It is common knowledge that the PMOI has been a target of the Iranian regime’s security services in Albania. On April 19, 2018, the Albanian Prime Minister revealed a foiled plot to bomb the PMOI’s New Year celebration in March of that year.

https://www.ncr-iran.org/en/ncri-statements/terrorism-fundamentalism/24649-terrorist-plots-against-ncri-and-pmoi-centers-abroad

Ghomahossein Mohammadnia, the Iranian regime’s ambassador to Albania, and Mostafa Roodaki, the MOIS station chief in that country, were subsequently expelled from that country in December of the same year.

2. In a letter on April 1, 2019 to Dagens Næringsliv ‘s editor, PMOI’s legal advisor in Albania expressed concern about the security of Ashraf-3 residents, adding that Eskil Engdal had met with a number of MOIS agents posing as former PMOI members. He wrote: “Gjergji Thanasi is involved in espionage and dirty activities against PMOI members in Albania. The Iranian Intelligence Ministry (MOIS) took him to Iran under cover of a journalist for further briefing and instructions in January 2019. In the past, under the guise of a chauffeur or interpreter, he has approached the PMOI compound for espionage, filming and collecting information about security systems of the compound that are to protect the members from attacks by the Iranian regime’s terrorists”.
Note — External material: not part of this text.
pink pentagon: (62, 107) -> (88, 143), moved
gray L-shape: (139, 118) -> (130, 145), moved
3. After nearly two months, no response was received to the letter, while reports from inside Iran showed that Eskil Engdal continued his ties with agents and mercenaries of the regime against PMOI. The PMOI advisor then published his letter to the editor and I personally wrote to the Justice Minister on May 27, explaining the facts and sharing the Iranian Resistance’s alarm over the conspiracies of the mullahs’ regime in Albania and the manipulation of the Norwegian journalist.
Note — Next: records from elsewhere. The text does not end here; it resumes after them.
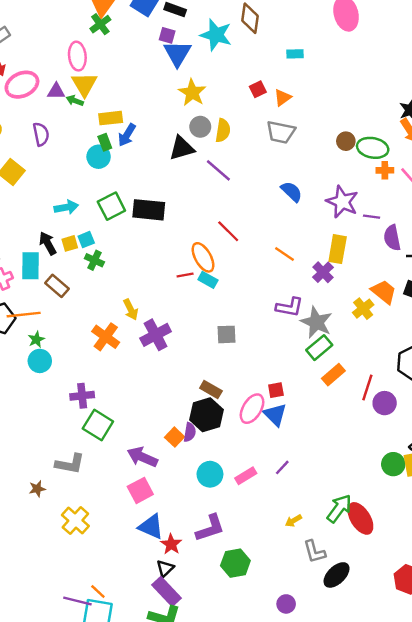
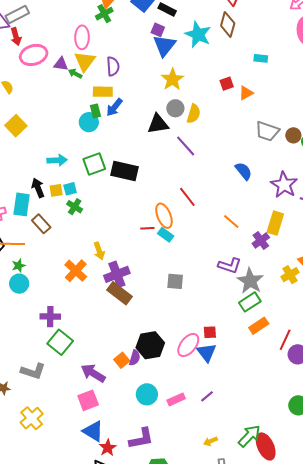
gray trapezoid: (281, 132) -> (267, 131), moved
purple semicircle: (41, 134) -> (113, 66), moved
brown rectangle: (211, 390) -> (120, 293), moved, size x1.4

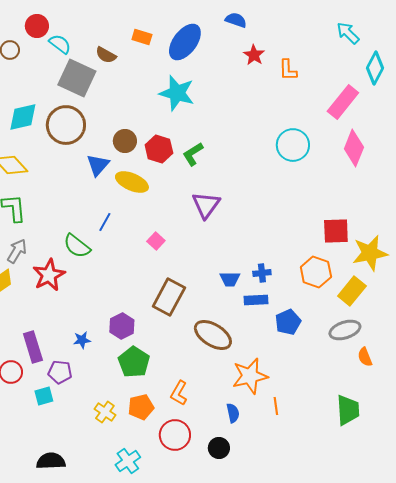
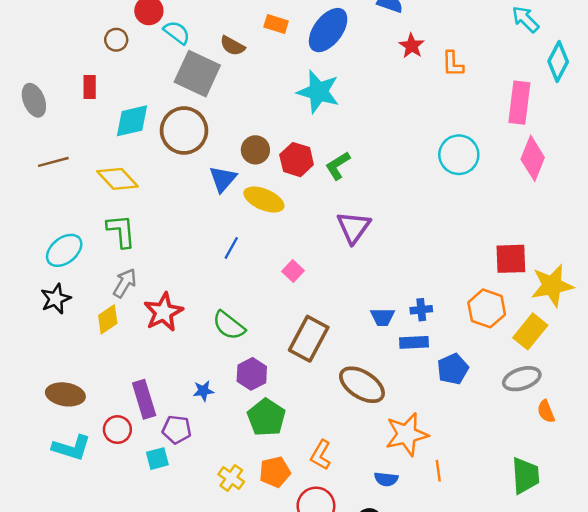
pink rectangle: (343, 102) -> (519, 103), turned -32
green semicircle: (77, 246) -> (229, 325), moved
blue semicircle: (233, 413) -> (386, 479), turned 108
4. On June 4, the same journalist sent two emails repeating a series of totally false allegations concocted by the mullahs’ regime against PMOI. He issued ultimatum, asking for replies to those allegations within 48 hours. The objective was to be able to claim “neutrality” and that the PMOI had been given the opportunity to respond, of which it had not availed itself. No reasonable person would have played into such an obvious ploy that was nothing more than a thinly veiled effort meant to justify a biased article. Eskil Engdal had been preparing this mission in the past three months but chose to approach the PMOI on the last day of the project.
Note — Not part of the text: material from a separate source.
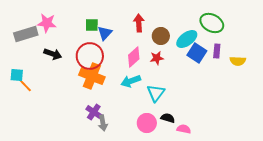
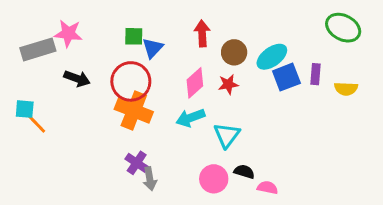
green ellipse: (212, 23) -> (343, 28), moved
blue square: (197, 53) -> (286, 77), turned 36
5. The approach is reminiscent of how interrogators deal with prisoners, demanding that they respond to allegations not even knowing where and when such claims were made or by whom.

The narrative is always the same, by asserting that “several sources claim,” “a source in Albania says,” “a defector from MEK “claims, “former MEK- members claim”, “a source” says, “a former member of MEK says that MEK destroyed her life”, etc.

6. Needless to say, the PMOI knows most of these sources. Nevertheless, the minimum adherence to journalistic ethics and neutrality would have required making public the names of such sources, and the time of such allegations. This would have enabled the PMOI to explain the true nature and the reasons for such totally false claims. Of course, one might claim that those sources have their own security considerations or are afraid from “vengeance on the part of the PMOI”. Acting under the direction of the MOIS, the same sources parrot the same claims openly against the PMOI, but in order to avoid the scandalous consequences of his report Mr. Engdal refuses to divulge who are his sources.

7. The claims and allegations cited in Engdal’s June 4 email have been repeated thousands of times by the mullahs’ regime. They have been repeatedly debunked by independent and scholarly studies available publicly. It is utterly ridiculous to claim that PMOI members are prevent from contacting their relatives or are being imprisoned in a country like Albania. I have visited Albania and Ashraf-3 several times. PMOI members are able and free to go anywhere at any time. Hundreds of Albanians and foreigners visit Ashraf-3 regularly. Ironically, the PMOI is blamed for allowing 1,000 of its members to have access to the internet every day. One does not know which claim to believe, control and lack of contact or open access to the Internet?!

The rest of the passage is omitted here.